12.05 – Analysing Financial Performance
Gathering and recording financial information leads to analyzing how well (or poorly) a business is performing. This analytical process requires tools, specifically ratios, to understand their usefulness and limitations before applying them effectively.
Using Ratios
All financial analysis involves comparisons. Because a business is constantly changing, the most useful way to measure activity is through ratios. A ratio is simply one number expressed as a proportion of another. For instance, traveling 100 miles might not sound impressive until you realize it took one hour, resulting in a ratio of 100 miles per hour. Similarly, in finance, ratios can transform raw data into valuable information and guide decision-making. Key financial ratios to monitor at least monthly are described in the following sections.
Gross Profit Percentage
To calculate the gross profit percentage, deduct the cost of sales from the sales and express the result as a percentage of sales. The higher the percentage, the greater the value added to the goods and services produced.
Gross profit percentage formula:
Gross Profit Percentage = (Profit / Sales − Cost of Sales) × 100
Operating Profit Percentage
Calculating the operating profit percentage measures how well the management is running the business. Operating expenses, which management is responsible for, form part of the calculation. Financing decisions are typically the owner’s responsibility, and interest and taxation are set by the government, so those numbers are excluded from management control and accountability.
Operating profit percentage formula:
Operating Profit Percentage = Profit / {Sales − (Cost of Sales + Cost of Operations)} × 100
Net Profit Percentage
Net profit indicates the business’s bottom line, showing how much money is left for reinvestment or distribution. A higher percentage means more money from each pound of sales.
Net profit can be calculated after tax or before – known as EBIT (Earnings Before Interest and Tax).
Net profit percentage formula:
Operating Profit Percentage = Profit / {Sales − (Cost of Sales + Cost of Operations + Taxes Paid)} × 100
Return On Capital Employed
ROCE, frequently abbreviated, is a primary performance measure for businesses. For example, if you invested £10,000 in a bank and earned £500 in interest at the end of the year, the return on your capital is 5%.
A business calculates ROCE by expressing the operating profit as a percentage of the total capital employed, including fixed assets and working capital.
ROCE formula:
ROCE = Operating Profit / (Fixed Assets + Working Capital) × 100
Current Ratio
The current ratio is calculated by dividing current assets by current liabilities. The ideal ratio is as close to 1:1 as the safe conduct of the business allows. This varies by industry; for example, a retailer might operate safely at 1.3:1, while a manufacturer might need over 2:1 due to longer cash flow cycles.
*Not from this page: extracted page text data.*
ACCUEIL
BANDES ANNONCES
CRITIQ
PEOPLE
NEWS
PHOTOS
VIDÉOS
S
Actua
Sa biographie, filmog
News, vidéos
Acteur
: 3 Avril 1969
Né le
Average Days’ Collection Period
The average collection period ratio, calculated by dividing the value of debtors by the value of credit sales and multiplying by the days in the period, helps businesses understand how quickly customers are paying their invoices. A 60-day period is normal, 45 days is a good target, and 90 days is too long.
Stock Control Ratio
The stock control ratio indicates how many times a business turns over its stock each year. Dividing the cost of sales by the value of the stock provides this ratio. The more frequently stock is turned over, the more profitable the business.
Gearing down
Gearing measures the proportion of borrowed money to shareholders’ funds. Highly geared businesses can be vulnerable during economic downturns or rising interest rates.
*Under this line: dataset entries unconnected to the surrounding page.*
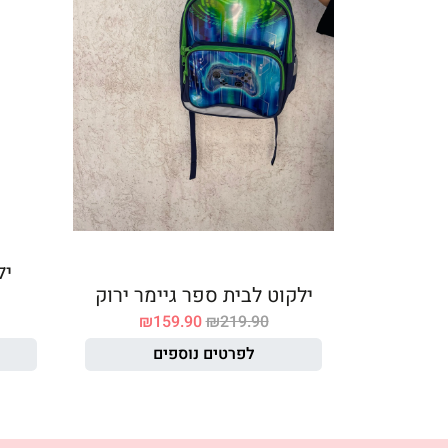
יל
ילקוט לבית ספר גיימר ירוק
₪
159.90
₪
219.90
לפרטים נוספים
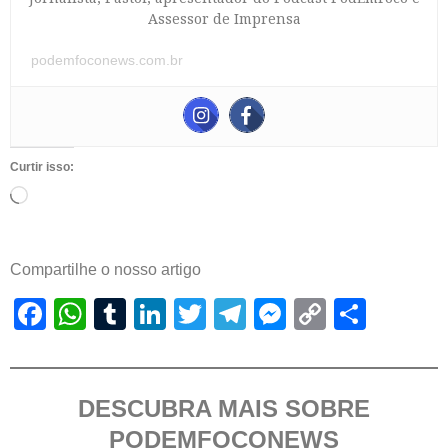
Assessor de Imprensa
podemfoconews.com.br
Curtir isso:
Compartilhe o nosso artigo
Facebook
WhatsApp
Tumblr
LinkedIn
Twitter
Telegram
Messenger
Copy
Shar
Link
DESCUBRA MAIS SOBRE
PODEMFOCONEWS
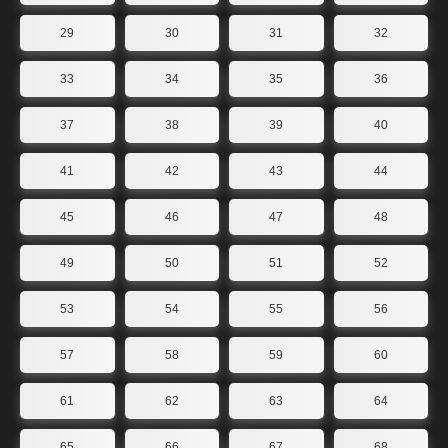
29
30
31
32
33
34
35
36
37
38
39
40
41
42
43
44
45
46
47
48
49
50
51
52
53
54
55
56
57
58
59
60
61
62
63
64
65
66
67
68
Gearing percentage formula:
Gearing Percentage = Debt (Long-term Borrowings) / {Debt + Shareholders’ Funds} ×100
Gearing levels in small firms typically range from 30% to 60%.
Useful Tools for Business Calculations
- Bankrate.com: Offers several free small-business ratio calculators covering various aspects of measuring financial performance (Bankrate).
- Ready Ratios: Provides online software for a complete financial analysis of accounts, including over 40 ratios, tables, diagrams, and summaries (Ready Ratios). The basic system is free, and a year’s subscription to the Master service is around £150.
Using these ratios and tools helps transform financial data into actionable insights, guiding better business decisions.